Down 12-0 going into the bottom of the third inning against Syracuse High School on March 24, the West High School boys baseball team was three innings away from a run-rule exit from the state tournament.

Having suffered a painful 3-2 loss to eventual state runner-up American Fork High School on May 21, it would have been easy for the Panthers to take their lumps and limp out of contention and back into anonymity without a fight.

But that wasn't what West was about. Instead, they rallied for four runs in the third inning, two more in the fourth and another in the sixth before leaving the tournament with a 12-7 loss and their honor intact.

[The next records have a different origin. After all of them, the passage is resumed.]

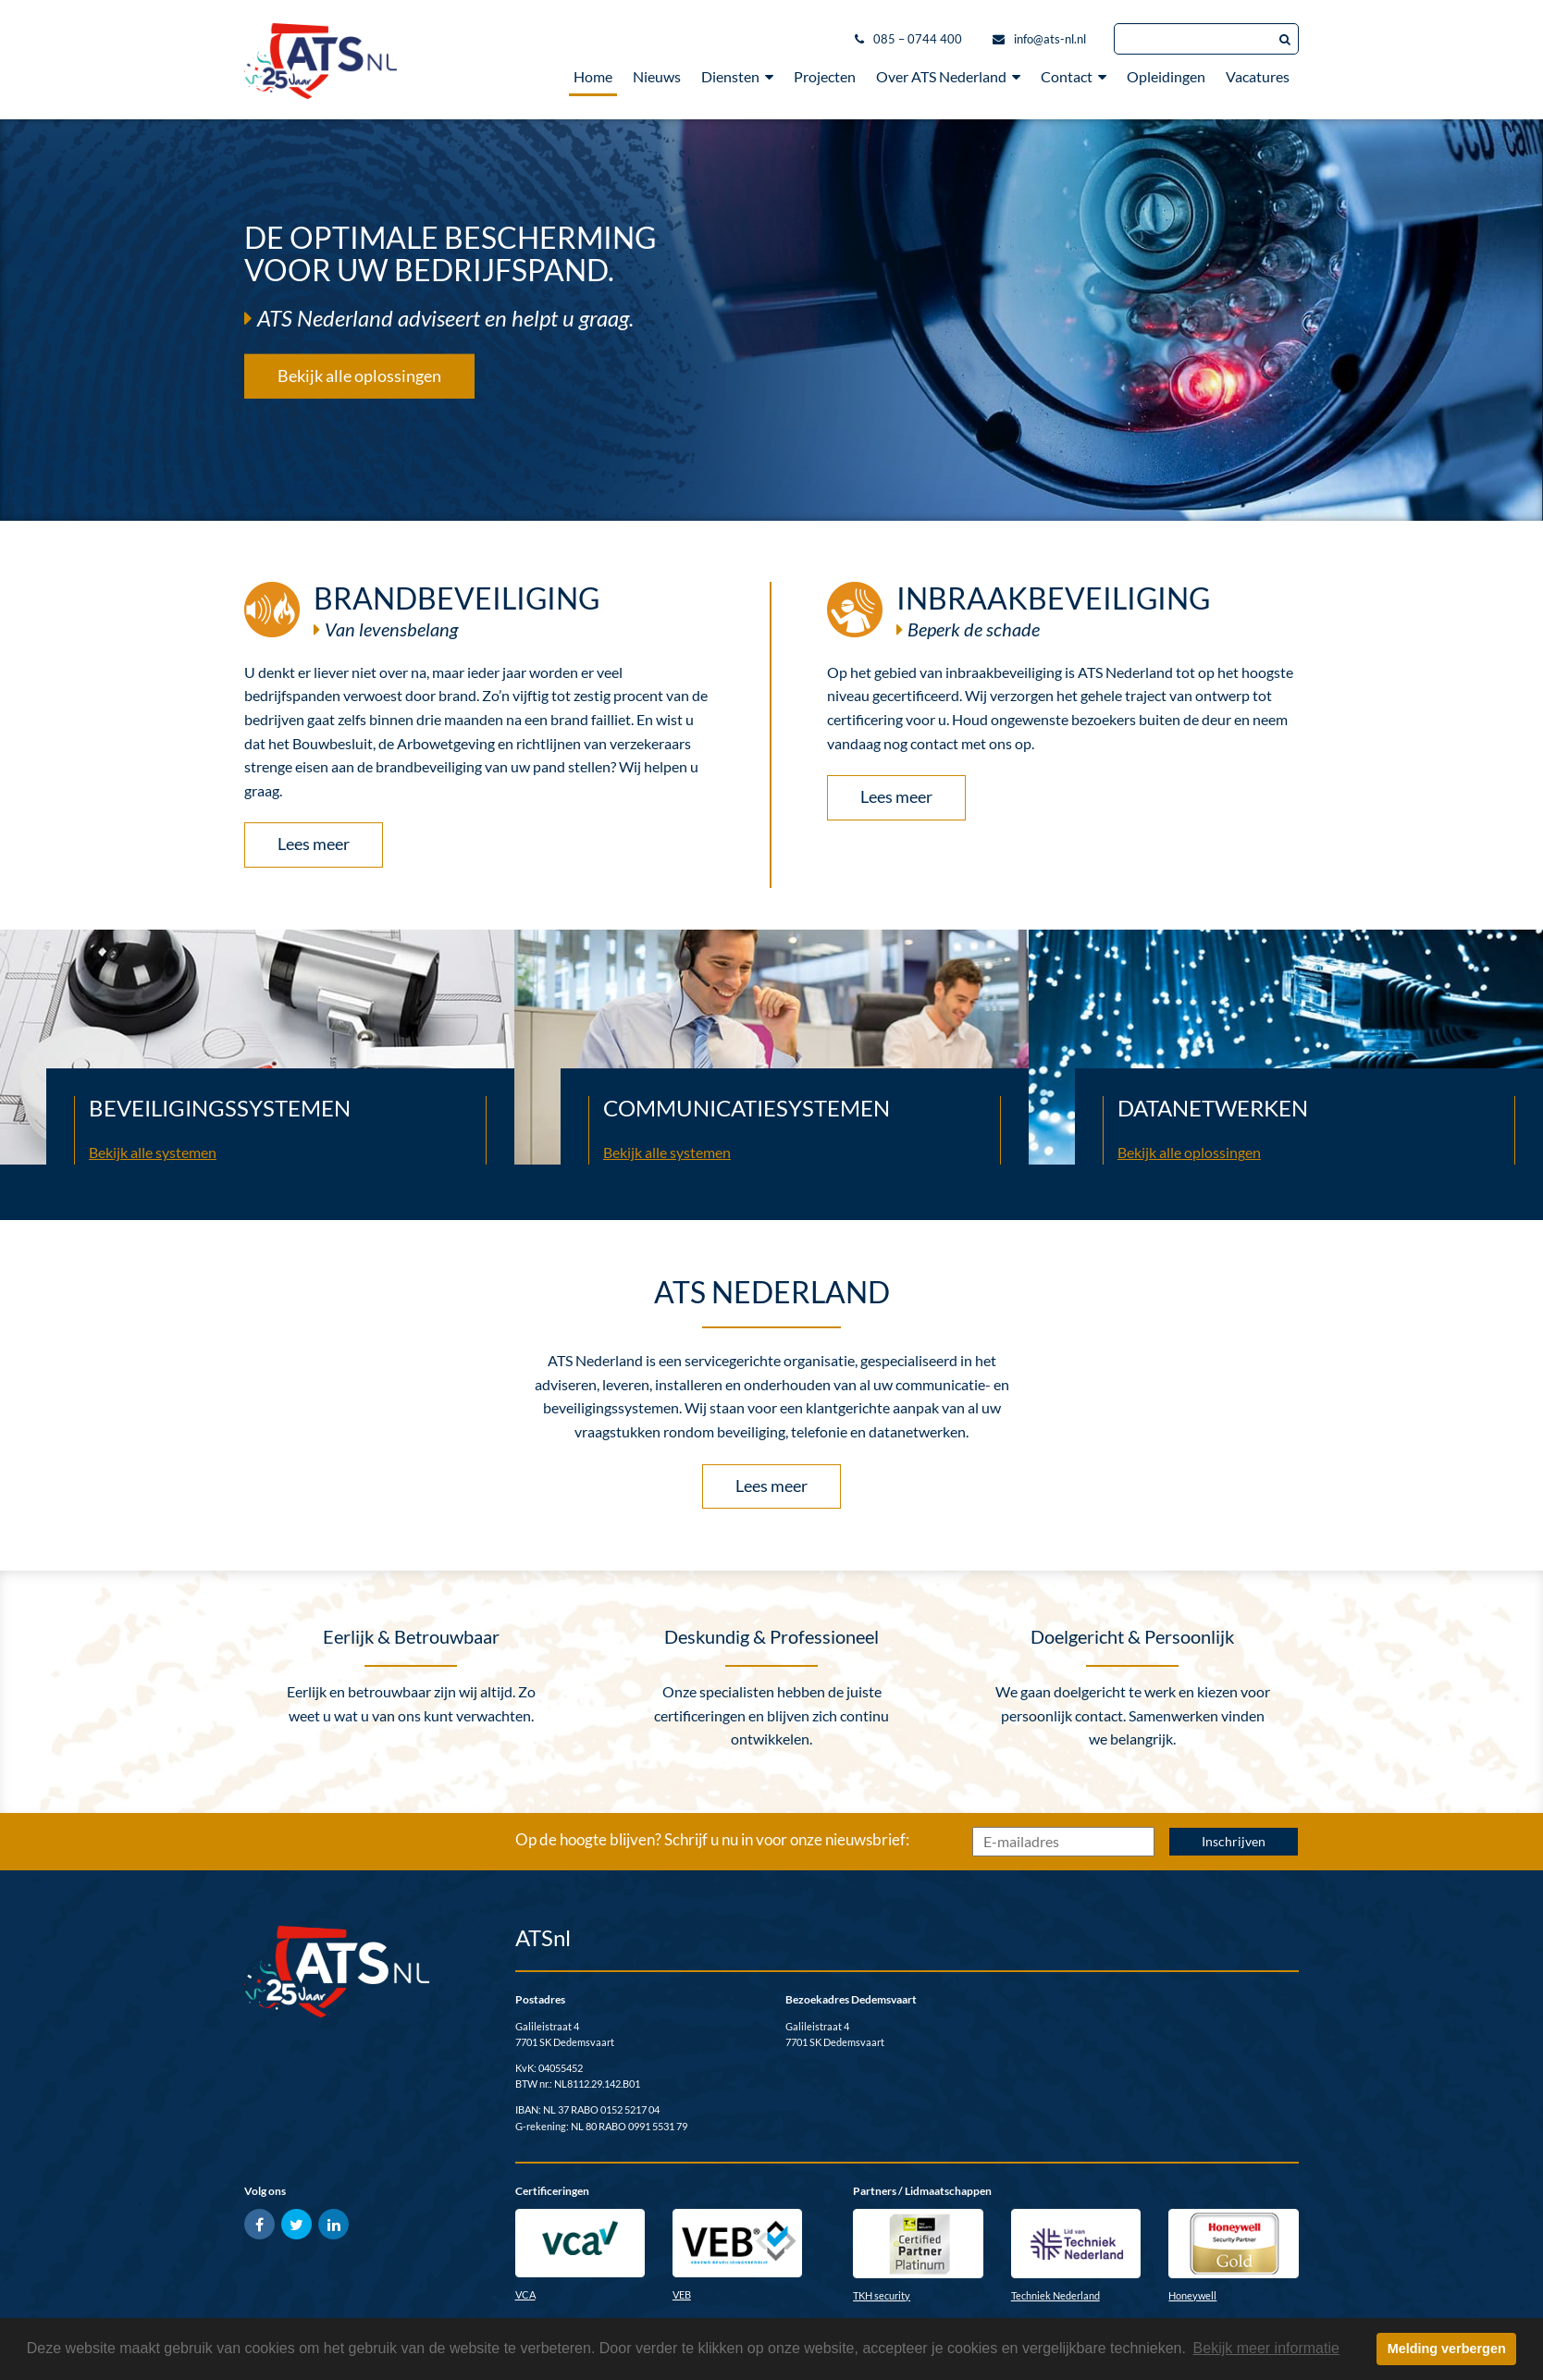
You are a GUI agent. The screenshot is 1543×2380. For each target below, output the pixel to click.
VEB (682, 2294)
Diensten (737, 76)
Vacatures (1258, 76)
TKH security (881, 2295)
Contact (1073, 76)
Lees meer (314, 843)
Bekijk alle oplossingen (359, 374)
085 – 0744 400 (917, 38)
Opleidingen (1166, 76)
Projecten (825, 76)
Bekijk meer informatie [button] (1266, 2348)
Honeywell (1192, 2295)
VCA (525, 2294)
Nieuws (657, 76)
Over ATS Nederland (948, 76)
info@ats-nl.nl (1050, 38)
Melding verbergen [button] (1447, 2348)
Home (593, 76)
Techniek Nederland (1055, 2295)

"They didn't want to be known as the team that folded [like] last year," first-year coach Tuckett Slade said, referring to West's season-ending five-game losing streak in 2010. "In the past, this team would falter in any adversity. A couple of bad pitches, a couple of bad innings and they were done."

It could have easily happened again when Syracuse mounted a 10-run rally in the second inning May 24. It could have happened when Skyline High School came from behind for an 11-9 win to end the regular season May 10 that made sure the Panthers couldn't catch Cottonwood for second place in Region 2. However, West ended its season battling.

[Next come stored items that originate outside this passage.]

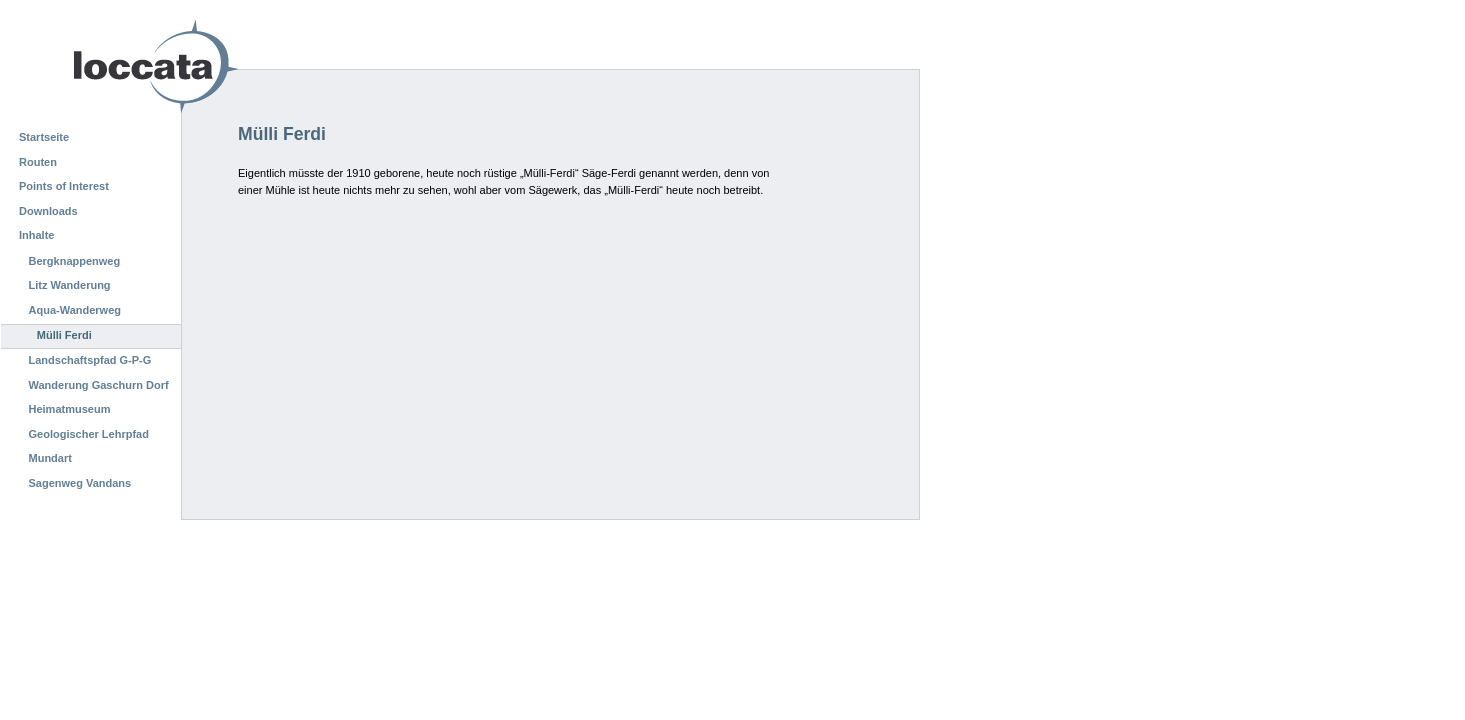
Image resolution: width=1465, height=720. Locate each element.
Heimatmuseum (70, 409)
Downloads (48, 211)
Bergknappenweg (75, 261)
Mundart (50, 458)
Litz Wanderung (70, 285)
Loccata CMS (105, 66)
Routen (38, 162)
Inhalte (36, 235)
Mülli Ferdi (64, 335)
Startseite (44, 137)
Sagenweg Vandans (80, 483)
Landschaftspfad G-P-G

That's what Slade was most pleased about from his team — particularly, the seniors — this season. Whether it was Chance Abrath delivering five innings of shutout relief against Syracuse to keep West's hopes alive or the four-run sixth inning the Panthers orchestrated in a 9-7 win over Copper Hills High School in the first round of the tournament, the team never rolled over and played dead the way opponents have come to expect.

"Everyone's always going to pick the other team over us," Abrath said. "I think we changed some teams' minds this season."

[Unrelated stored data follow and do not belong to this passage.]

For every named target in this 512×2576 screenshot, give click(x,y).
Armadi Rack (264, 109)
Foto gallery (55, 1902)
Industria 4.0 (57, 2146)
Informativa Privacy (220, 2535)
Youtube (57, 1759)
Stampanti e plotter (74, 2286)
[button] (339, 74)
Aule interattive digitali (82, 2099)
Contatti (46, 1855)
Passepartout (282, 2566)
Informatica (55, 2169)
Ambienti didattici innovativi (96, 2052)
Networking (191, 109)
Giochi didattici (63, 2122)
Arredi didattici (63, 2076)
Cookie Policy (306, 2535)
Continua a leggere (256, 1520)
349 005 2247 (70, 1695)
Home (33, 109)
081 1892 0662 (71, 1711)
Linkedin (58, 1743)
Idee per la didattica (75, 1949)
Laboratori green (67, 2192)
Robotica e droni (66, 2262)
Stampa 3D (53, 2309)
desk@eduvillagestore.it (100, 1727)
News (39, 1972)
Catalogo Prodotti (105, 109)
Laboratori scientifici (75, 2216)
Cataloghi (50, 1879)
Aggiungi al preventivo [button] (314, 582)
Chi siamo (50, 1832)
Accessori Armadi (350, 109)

Abrath and fellow senior Michael Valdez combined for a 9-6 record on the mound in the regular season and were the team's two biggest bats, followed by seniors Nico Soliz and Adrian Archibeque. There is plenty of work for Slade to do to keep the program's momentum churning in 2012.

He expects Eric Takenaka to be one of the state's best defensive shortstops thanks to his first full season playing the position on varsity and rare range and flexibility.

Alex Espinosa will be an important piece to West's future as will other underclassmen that need to be developed. Lesson No. 1, Slade says, is to learn to fight the same way the class of 2011 did.

Baseball • First-year coach expects more feisty play in 2012.